Thus, data related to when and how often the end devices chirp and what pattern they use (as in melody/tunes or rhythm) is needed by both propagator nodes and smarter agile end devices to ensure that elements of the network can anticipate and hear chirps distinctly and without collocated interference on the same “channel” from other devices. (Note that in nature, bird chirps are often interleaved; birds are aware of each other and may actively avoid transmitting simultaneously.)

This data also gives propagator nodes the option to shift smarter, more agile chirp devices to other times.
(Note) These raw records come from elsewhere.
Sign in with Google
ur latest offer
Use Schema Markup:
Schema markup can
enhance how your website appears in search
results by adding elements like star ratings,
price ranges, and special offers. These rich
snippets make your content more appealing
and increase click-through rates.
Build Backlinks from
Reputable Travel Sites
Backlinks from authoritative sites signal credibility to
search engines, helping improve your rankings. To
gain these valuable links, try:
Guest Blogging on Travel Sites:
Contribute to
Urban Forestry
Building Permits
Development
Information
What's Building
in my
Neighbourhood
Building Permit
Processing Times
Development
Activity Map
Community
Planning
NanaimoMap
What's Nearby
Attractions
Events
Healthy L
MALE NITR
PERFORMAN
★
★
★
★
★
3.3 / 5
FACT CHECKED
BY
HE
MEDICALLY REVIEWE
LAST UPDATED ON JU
Or the propagator node, after review of local client device transmission patterns, can forward a request for a change to the dipswitch settings of a simple end device. An indication of whether specific end devices support such flexibility is again part of the pattern marker. Thus, after some tuning, there may be sufficient distinction in the melodies so that propagator nodes can easily recognize individual end device “offspring” by their pattern of transmission.
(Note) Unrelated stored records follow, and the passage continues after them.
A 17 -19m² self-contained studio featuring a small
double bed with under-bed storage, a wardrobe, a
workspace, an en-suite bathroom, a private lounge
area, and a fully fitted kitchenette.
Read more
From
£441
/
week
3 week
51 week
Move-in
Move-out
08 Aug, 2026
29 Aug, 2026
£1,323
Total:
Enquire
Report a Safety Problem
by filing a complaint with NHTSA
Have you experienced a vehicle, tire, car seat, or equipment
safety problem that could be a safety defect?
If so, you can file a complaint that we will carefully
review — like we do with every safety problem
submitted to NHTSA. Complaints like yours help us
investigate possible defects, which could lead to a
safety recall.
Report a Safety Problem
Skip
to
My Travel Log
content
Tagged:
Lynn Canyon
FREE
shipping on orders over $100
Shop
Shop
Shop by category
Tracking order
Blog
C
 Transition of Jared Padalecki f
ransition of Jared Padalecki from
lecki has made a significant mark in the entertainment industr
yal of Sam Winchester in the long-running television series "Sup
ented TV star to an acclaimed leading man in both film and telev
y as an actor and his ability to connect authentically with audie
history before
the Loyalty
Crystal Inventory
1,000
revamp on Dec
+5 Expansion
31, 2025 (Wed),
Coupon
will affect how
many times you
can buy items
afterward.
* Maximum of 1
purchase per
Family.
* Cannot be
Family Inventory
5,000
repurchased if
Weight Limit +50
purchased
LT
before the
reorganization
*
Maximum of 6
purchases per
Extensible, Nonunique, Pattern-driven

A broader view of the chirp architecture emerges. It contains patterns, defining other patterns, each of which provides a more refined level of detail. Defined levels of access to that detail can reveal:

  • What type (category)of chirp is being transported?

  • How often is this data published?

  • What is its publishing frequency pattern? (Perhaps it is dynamic or it may need observation over time, implying learning and discovery.)

  • What are the distinguishing features of individual chirp devices, such as serial number, location, and lineage?

  • What is the information on the transmission pattern that enables agile devices to share the same medium without interference?

Note that all of this information is easily discerned by rudimentary bit masks—that is, if a particular pattern is known. One example is a propagator node that is instructed to look at bit location 13 in all 4.8.11 packets. If that bit is set to “1”, it indicates a universal flag for “unit malfunction, type 1”. The propagator node is required to convert that information into an IP packet and forward it to the manufacturer specified in another segment of the chirp packet.

The public section defines the chirp category needed for bus scheduling and packaging of packets (as noted previously). Without this category information, the propagator node would not know which direction to send the packets, as in which bus route to employ going up or down trees, and where to clone more packets for multicast transmissions when multiple subscribers exist.

The second, often private, section is the message: what a particular end device is saying and some (typically proprietary) information about this end device. It uses the same concepts as the public section, but it has its own markers and definitions of what those patterns signify and hence the location the implicit private field markers. The 4.8.11.A.B.C.D category family may use a completely different scheme for the private section than the 4.8.11.A.B.D.C category family.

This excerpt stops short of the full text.